Drug War from a Police Perspective
``IT'S THE money, stupid.'' After 35 years as a police officer in three of the country's largest cities, that is my message to the righteous politicians who obstinately proclaim that a war on drugs will lead to a drug-free America. About $500 worth of heroin or cocaine in a source country will bring in as much as $100,000 on the streets of an American city. All the cops, armies, prisons, and executions in the world cannot impede a market with that kind of tax-free profit margin. It is the illegality that permits the obscene markup, enriching drug traffickers, distributors, dealers, crooked cops, lawyers, judges, politicians, bankers, businessmen.
Naturally, these people are against reform of the drug laws. Drug crooks align themselves with their avowed enemies, such as the Drug Enforcement Administration, in opposing drug reform. They are joined by many others with vested economic interests. President Eisenhower warned of a military - industrial complex that would elevate the defense budget unnecessarily. That military - industrial complex pales in comparison to the host of industries catering to our national puritanical hypocrisy -- researchers willing to tell the government what it wants to hear, prison builders, correction and parole officers' associations, drug-testing companies, and dubious purveyors of anti-drug education. Mayor Schmoke is correct about the vested interests in the drug war.
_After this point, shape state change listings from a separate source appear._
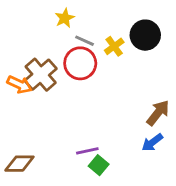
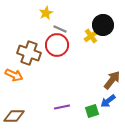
yellow cross: (114, 46) -> (91, 36), moved
brown cross: (41, 75) -> (29, 53), turned -30
orange arrow: (19, 85) -> (14, 75), moved
green square: (99, 165) -> (92, 111), moved, turned 32

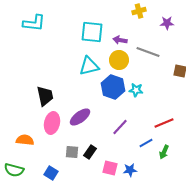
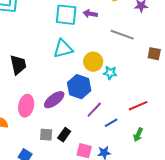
purple arrow: (120, 40) -> (90, 14), moved
yellow circle: (119, 60) -> (93, 62), moved
blue hexagon: (113, 87) -> (79, 87), moved
black trapezoid: (45, 96) -> (18, 65), moved
blue line: (146, 143) -> (111, 123), moved

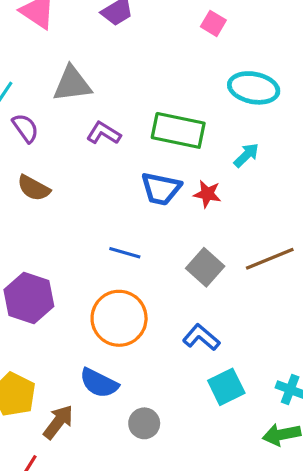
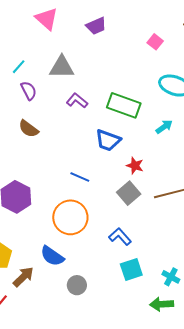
red star: (207, 194) -> (135, 166), moved

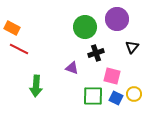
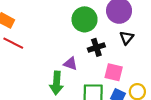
black triangle: (132, 47) -> (127, 38), moved
green arrow: (36, 86) -> (56, 83), moved

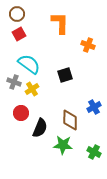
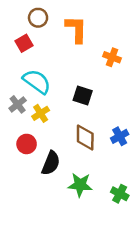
brown circle: (17, 14) -> (38, 18), moved
black square: (65, 75) -> (83, 96), turned 35
gray cross: (14, 82) -> (18, 104), turned 32
brown diamond: (70, 120) -> (85, 138), moved

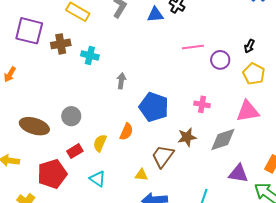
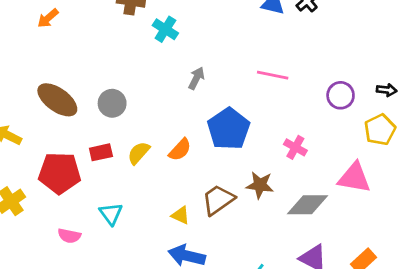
black arrow: (249, 46) -> (387, 90), turned -128
pink line: (193, 47) -> (273, 75), moved
cyan triangle: (97, 179) -> (111, 214), moved

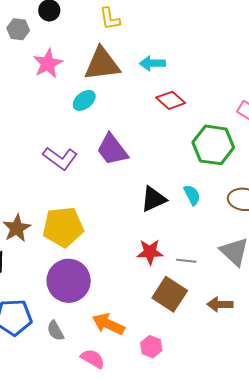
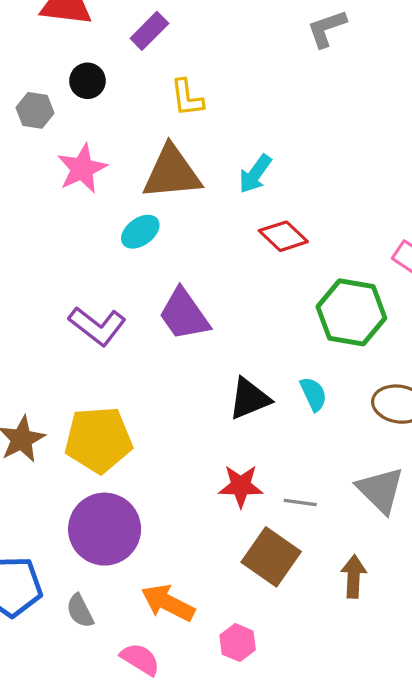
cyan arrow: (152, 63) -> (255, 174), turned -55
brown arrow: (220, 304) -> (354, 577), turned 90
Police scandals are an untallied cost of the drug war. The FBI, the Drug Enforcement Administration, and even the Coast Guard have had to admit to corruption. The gravity of the police crimes is as disturbing as the volume. In New Orleans, a uniformed cop in league with a drug dealer has been convicted of murdering her partner and shop owners during a robbery committed while she was on patrol. In Washington, D.C., and in Atlanta, cops in drug stings were arrested for stealing and taking bribes. New York State troopers falsified drug evidence that sent people to prison. And it is not just the rank and file. The former police chief of Detroit went to prison for stealing police drug-buy money. In a small New England town, the chief stole drugs from the evidence locker for his own use. And the DEA agent who arrested Panama's General Noriega is in jail for stealing laundered drug money.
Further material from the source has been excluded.